- Author: D.G. Driver
- Published: February 2014 by Fire and Ice Young Adult Books
- Category: YA, Fantasy
Juniper Sawfeather is choosing which college to attend after graduation from West Olympia High School next year. She wants to go to San Diego to be far away from her environmental activist parents. They expect her to think the way they do, but having to be constantly fighting causes makes it difficult to be an average 17-year-old high school student. Why do her parents have to be so out there?
I haven’t read many Mermaid novels but this is completely different, in a good way, to the ones I have read. Juniper Sawfeather, the daughter of well known environmental activists, is a high school senior contemplating her future career. She doesn’t want to follow in her parents’ footsteps, even though she supports them and helps out when she can. Her ultimate goal is to enter the field of marine biology and escape from the embarrassing stigma of her ‘weird’ parents, which has made her less than popular at school.
Being called out at all hours of the day and night is an integral part of life for the Sawfeather family and when June’s father gets an emergency call in the early hours one morning, he and June head to the beach where there has been a massive oil spill. As they do what they can to save the marine life coated in oil, they discover incredible, human-like creatures washed up on the beach which will impact hugely on everyone concerned. When two of the creatures, who June and her father believe are mermaids, die, they are desperate to save the third, and take her to a rescue centre where Carter, the young intern, joins their fight.
They must be surfers, was all I could think as I ran towards the three squirming bodies. Who else would be in the water this early in the morning? But even for surfers, this was pretty early. They’d have to have been surfing in the dark. That didn’t make any sense. Were they crazy? I knew some surfers at school, and they were definitely nuts sometimes, but surfing before the sun rose seemed extreme even for them.
Well, crazy or not, they didn’t deserve to be caught in an oil slick. I crashed down to my knees beside the bodies and dropped my gear. I started to reach out my hand to tap them and see if they were all right without even stopping to get a good look at them. But before I touched any of them, my arm recoiled back to my side.

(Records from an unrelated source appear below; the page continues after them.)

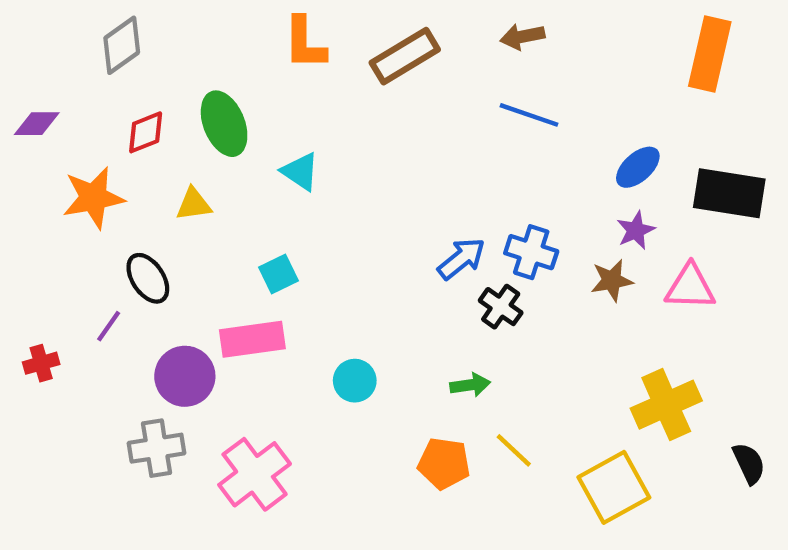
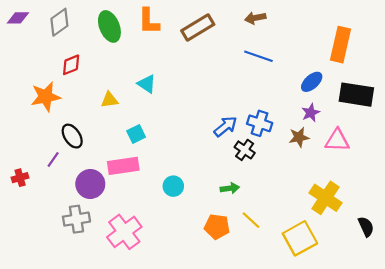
orange rectangle: (710, 54) -> (340, 45), moved
purple diamond: (37, 124) -> (18, 18), moved
green ellipse: (224, 124) -> (109, 26), moved
yellow triangle: (194, 204) -> (109, 100), moved
yellow cross: (666, 405) -> (326, 198), turned -32

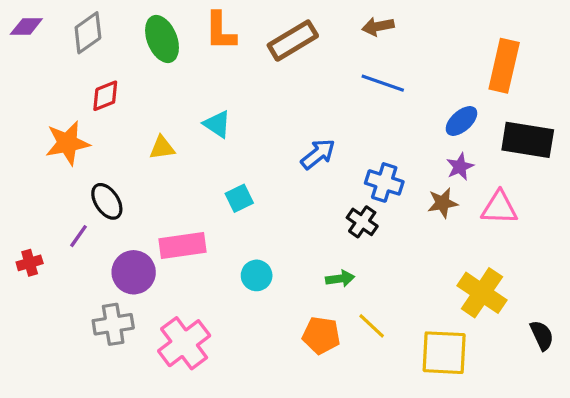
blue arrow: (225, 127) -> (318, 154), moved
cyan square: (136, 134) -> (239, 198), moved
yellow square: (300, 238) -> (444, 353), turned 32

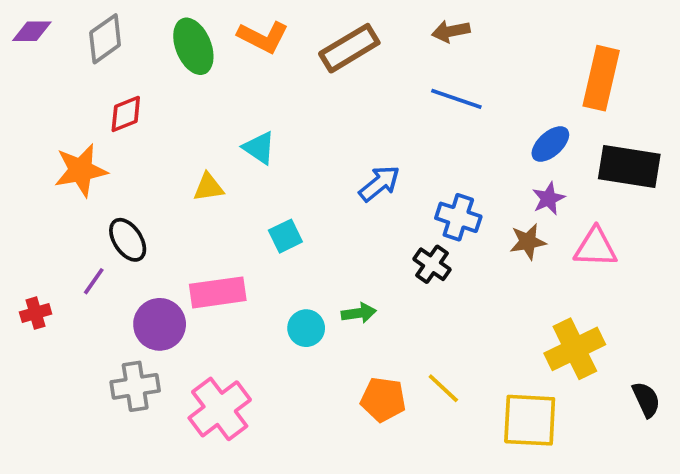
orange L-shape: (220, 31) -> (263, 37), turned -63
yellow triangle: (162, 148) -> (208, 187), moved
green arrow: (340, 279) -> (359, 313), moved
yellow cross: (482, 293) -> (575, 349), turned 30

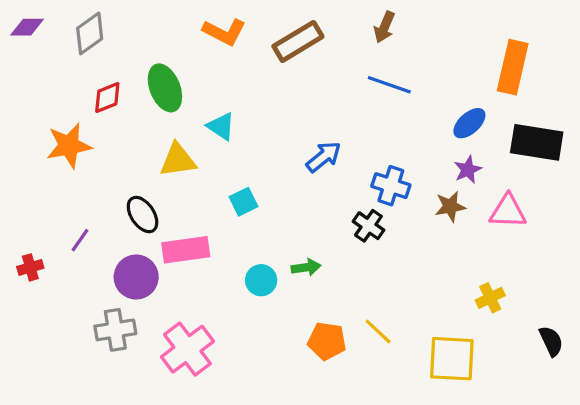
brown arrow: (451, 31) -> (384, 27), turned -56
green ellipse: (193, 46) -> (165, 88), moved
yellow triangle: (208, 187) -> (178, 160), size x1.4
black ellipse: (128, 240) -> (143, 215), moved
yellow cross: (575, 349) -> (490, 298), size x0.6

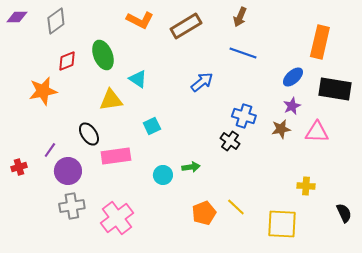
blue arrow: (324, 157) -> (202, 82), moved
purple circle: (136, 277) -> (68, 171), moved
yellow cross: (490, 298) -> (306, 186), turned 30
orange pentagon: (327, 341) -> (204, 213), turned -30

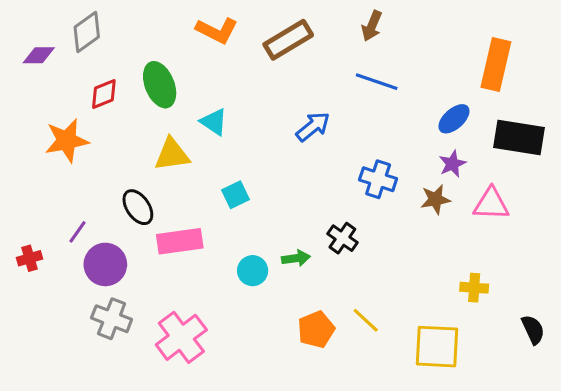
purple diamond: (17, 17) -> (39, 55), moved
black cross: (230, 141) -> (342, 238), moved
gray cross: (72, 206) -> (112, 319), turned 30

June and Carter are attracted to each other but their budding romance doesn’t run smoothly and is really a small part of the story. The teenage self-consciousness and uncertainty is portrayed perfectly as June struggles with the conflicting emotions between adolescence and adulthood. I like how her character develops throughout and how she comes to realise what is actually important and worth bothering about in life.
This story has strong messages, not least from the environmental point of view, and although there’s no lecturing, it certainly brings these issues to the forefront. I love the interesting references to Native American folklore concerning mermaids and orcas, from stories told through the generations. The mermaids in the story are interpreted and described realistically, without glamorizing or humanizing them, which makes the concept more believable and engaging.
The oil spill situation and repercussions are portrayed genuinely and are obviously well researched, showing how the negligence of a large company can have a devastating impact on the environment. A very good, well written story full of intrigue and conspiracies as June, her best friend and her parents, Carter and others try to outwit the oil company in an effort to help save the mythical sea creatures.
This book is reviewed for Rosie Amber‘s book review team and is based on a digital copy from the author. This does not affect my opinion or the content of my review.
About the author
D. G. Driver is the author of Young Adult and Middle Grade novels. The first two books of her Juniper Sawfeather Novels series: Cry of the Sea and Whisper of the Woods, published by Fire and Ice, are now available. She also wrote a sweet novella that you really will adore called Passing Notes . As Donna Getzinger she is the author of several nonfiction books. She is a long time member of SCBWI. In addition to writing, she is a teacher and actress.